As Aimee came back, she met with us and I told her all the great things we were doing. We were super excited about doing all the continuous integration work, and we were rocking and rolling. I was trying to get her on board because we knew that was the next step, was get her to get the release management stuff up on plane.

I told her in sort of probably not the best way. I said, "Hey, your service sucks. Its 24-hour SLA, that's about 23 and a half hours too long."

Aimee Bechtle

So I fly up to Boston from DC, I meet with him, and he's saying these things to me: continuous integration, Jenkins, automation. And I don't know if you remember Charlie Brown episodes talking to his teacher: "Wah, wah, wah, wah, wah." I'm like, "What? But we're so good."

I hear what he's saying, and when you're a team leading staff and you hear automation, fear kind of sets in. You're a little worried about getting jobs replaced and your own service. So I'm hearing him, I am concerned, I'm fearful, but yet I am intrigued.

Bill Donaldson

So, Aimee started talking about making processes, changing the tools that were already existing, streamlining reporting, and I'm thinking, "Eh, no, she really doesn't get it." We've talked about that, as other people have talked about it.

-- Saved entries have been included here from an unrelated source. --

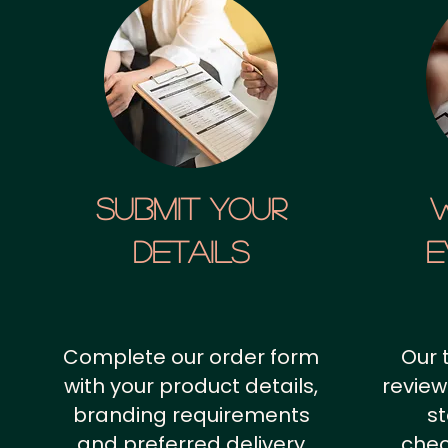
SUBMIT YOUR
details
E
Complete our order form
Our 
with your product details,
review
branding requirements
st
and preferred delivery
chec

We sat down with her and really went through what is Jenkins and stuff like that. It took a long time to get the folks that were doing the manual stuff into what the new techniques and tools were.

We also brought Chris Sterling in, and he said, "Hey, this is the land of unicorns, but you can do this. We're mere mortals. We're not horses. We're just mere mortals."

So, a lot of work with showing her how we could get it done.

Aimee Bechtle

So I went back up to Boston. I met with Chris Sterling. I heard, talked to the developers. But the most important thing was I got my own education.

I started attending all the webinars that came in my mailbox every five minutes, and reading white papers. I researched the tools and technology, and I bought Jez Humble's Continuous Delivery book. I read it front to back. It's now my Bible at work.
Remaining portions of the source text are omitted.